BioMed Research International

BioMed Research International / 2016 / Article

Research Article | Open Access

Volume 2016 |Article ID 2585787 |

Ying Zhang, Li Luo, Xueling Zheng, Tinghe Yu, "An Advanced Orthotopic Ovarian Cancer Model in Mice for Therapeutic Trials", BioMed Research International, vol. 2016, Article ID 2585787, 4 pages, 2016.

An Advanced Orthotopic Ovarian Cancer Model in Mice for Therapeutic Trials

Academic Editor: Pauline Wimberger
Received06 Nov 2015
Revised08 Mar 2016
Accepted09 Mar 2016
Published23 Mar 2016


A nude mouse received subcutaneous injection of human ovarian cancer cells HO-8910PM to form a tumor, and then the tumor fragment was surgically transplanted to the ovary of a recipient mouse to establish an orthotopic cancer model. Tumors occurred in 100% of animals. A mouse displayed an ovarian mass, ascites, intraperitoneal spread, and lung metastasis at natural death. The mean survival time was days, with median survival time of 28.5 days. The findings indicated that the present mouse model can reflect the biological behavior of advanced human ovarian cancers. This in vivo model can be used to explore therapeutic means against chemoresistance and metastasis, and an effective treatment would prolong the survival time.

1. Introduction

Most ovarian cancers are diagnosed at a later stage. The present treatments produce only mild benefits, leading to poorer prognosis. New therapeutic strategies should be developed to improve the clinical outcome, where an animal model that can simulate the biologic property of an advanced human ovarian cancer (i.e., ovarian mass, ascites, intraperitoneal spread, and distant metastasis) plays a critical role.

Subcutaneous transplantation and intraperitoneal injection of cancer cells are yet the most widely adopted in vivo model for ovarian cancer, which can only reflect partial property of human cancers (e.g., the tumor does not occur in the naturally anatomic position, and the formation of primary tumor and metastasis is not in due sequence). An orthotopic model can recapitulate the initiation, formation, and development of human cancers, thereby being a better model. Several modalities have been introduced and limitations include the following: (i) injecting cell suspensions into the ovarian bursa may lead to a leakage; (ii) the tumor take rate varies dramatically; and (iii) spread and/or metastasis do not occur in some models or are with a low incidence [13]. These have been decreasing the clinical relevancy of an animal model and limiting its applications.

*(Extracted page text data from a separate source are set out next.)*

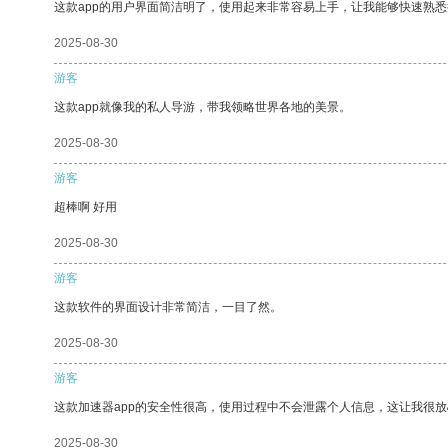
这款app的用户界面简洁明了，使用起来非常容易上手，让我能够快速熟
2025-08-30
游客
这款app就像我的私人导游，带我领略世界各地的美景。
2025-08-30
游客
超棒啊 好用
2025-08-30
游客
这款软件的界面设计非常简洁，一目了然。
2025-08-30
游客
这款加速器app的安全性很高，使用过程中不会泄露个人信息，这让我很
2025-08-30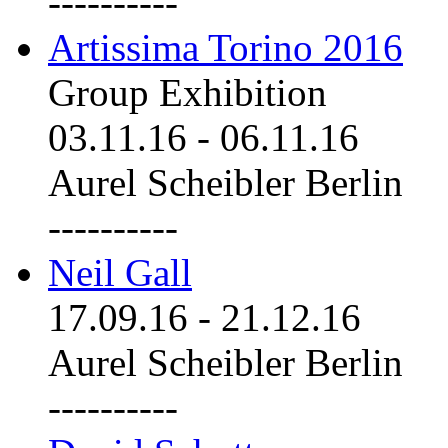
----------
Artissima Torino 2016
Group Exhibition
03.11.16
-
06.11.16
Aurel Scheibler Berlin
----------
Neil Gall
17.09.16
-
21.12.16
Aurel Scheibler Berlin
----------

Here we report an orthotopic model in nude mice. The model displayed an ovarian mass, ascites, intraperitoneal spread, and distant metastasis and can be used to explore therapeutic strategies against advanced ovarian cancers.

2. Materials and Methods

2.1. Cells

The highly metastatic human ovarian cancer subline HO-8910PM (Cell Bank of Chinese Academy of Sciences, Shanghai, China) was cultured in RPMI 1640 medium (Hyclone, Beijing, China) supplemented with 10% fetal bovine serum (Hyclone), at 37°C and 5% CO2 [4]. Cells were trypsinized, washed with phosphate-buffered saline (PBS), centrifuged, and resuspended in PBS. The concentration was adjusted to 1.0 × 107 cells/mL.

2.2. Formation of a Subcutaneous Tumor in Nude Mice

The use of animals was approved by Chongqing Medical University (Chongqing, China) in compliance with the Guide for the Care and Use of Laboratory Animals.

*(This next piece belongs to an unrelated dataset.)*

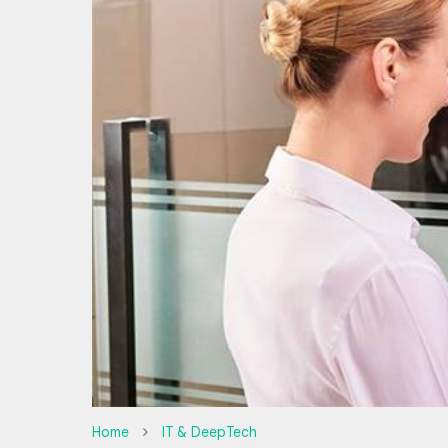
Home
IT & DeepTech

Cell suspension (0.2 mL) was injected subcutaneously in the scapular region of a female nude mouse (4–6 weeks; Center of Laboratory Animals, Chongqing Medical University). A 1.0 cm diameter mass formed after about 6 weeks. The tumor was removed, rinsed with cold PBS, and minced into fragments (1 × 1 × 1 mm3) for transplantation.

2.3. Orthotopic Transplantation

Orthotopic transplantation was performed in 15 female nude mice. Mice were anesthetized with pentobarbital, and implantation was carried out under a SMZ1000 stereomicroscope (Nikon, Tokyo, Japan). A 1.5 cm dorsal incision was performed in the kidney region. The ovary was partially exteriorized, a slit (1-2 mm) was made, and a cancer graft was introduced into the ovary. The ovary was directly enwrapped with trimmed absorbable hemostatic gauze (the major ingredient was carboxymethyl cellulose; Beijing Tech-Bio-Med Group, Beijing, China) and then replaced into the body cavity (Figure 1). The incision was closed. The tumor formation was examined by abdominal palpation.

Three mice were sacrificed for pathological examinations, and other animals were followed till natural death. The length (), width (), and depth () of an ovarian tumor were calibrated, and the tumor volume () was calculated [].

3. Results and Discussion

3.1. Tumor Formation

An abdominal mass (>0.5 cm diameter) can be palpated about 60 days after transplantation. The day was set as day 0 for calculating the survival time. Autopsy indicated that ovarian cancer occurred in all animals; that is, the incidence was 100% (15/15) (Figure 2). The volume of ovarian tumor was  cm3 () at natural death.

Autopsy showed that intraperitoneal spread and hemorrhagic ascites occurred in all mice. Metastatic foci were detected in the omentum, intestine, liver, diaphragm, and so forth. Lung metastasis was noted at natural death (Figures 2 and 3). These events frequently occurred in advanced human ovarian cancers, suggesting that the present model can reflect the biologic behavior of a late-stage cancer.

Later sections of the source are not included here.